Three more individual political figures may play a role that could affect the outcome of the elections. The first is Umit Ozdag of the Victory Party, who is campaigning to immediately return all Syrian refugees in the country, whose number is estimated to be about 4 million. The second is Muharrem Ince of the Homeland Party, who ran against Erdogan in the 2018 presidential election and received more than 30 percent of the votes. The third is Fatih Erbakan of the New Welfare Party. These three politicians may not make a difference if they act individually, but they have the potential to make coalitions and affect the result of the elections.
Other actors may also emerge in the meantime. In politics — especially in the period before an election — a single day is sometimes like an eternity.
The People’s Coalition has been holding regular monthly meetings, hosted each month by a different political party, but few concrete steps have been taken on substantive issues, such as what would be the program of their future government if Erdogan’s party was defeated. How will the transition from the present presidential system to their proposed “reinforced parliamentary system” be achieved? What will be the role of prominent political figures such as Ali Babacan, who successfully managed Turkey’s economy under Erdogan, or former Prime Minister Ahmet Davutoglu, who played a determinant role in Turkey’s Syria policy?
The distribution of the ministries in the future Cabinet is another important issue. Murat Karayalcin, a former deputy prime minister, suggested that a list of about 2,000 top officials, such as the governor of the Central Bank, the chief of intelligence, the head of the Ministry of Religious Affairs and the governors of metropolitan cities, had to be determined beforehand.
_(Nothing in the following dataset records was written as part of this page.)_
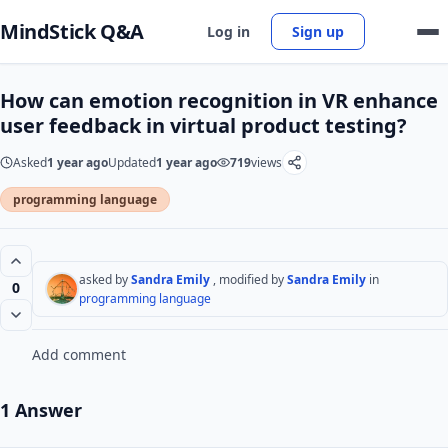
MindStick Q&A
Log in
Sign up
How can emotion recognition in VR enhance
user feedback in virtual product testing?
Asked
1 year ago
Updated
1 year ago
719
views
programming language
asked by
Sandra Emily
, modified by
Sandra Emily
in
0
programming language
Add comment
1 Answer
Aksener has already declared that she will not participate in the presidential campaign. She will instead run for the future post of prime minister, which does not exist in Turkey’s present system but will be reinstated as part of the reinforced parliamentary system if the People’s Coalition triumphs.
The distribution of the ministries among the political parties may become a major issue if such questions are not dealt with in due time.
A sarcastic comment was made by a journalist when he said that, bearing in mind that the elections will be held in eight or nine months’ time and that nothing concrete has been achieved in the last seven months, all that the Turkish opposition parties have been able to achieve so far has been confined “to consider assessing the initiation of the talks.”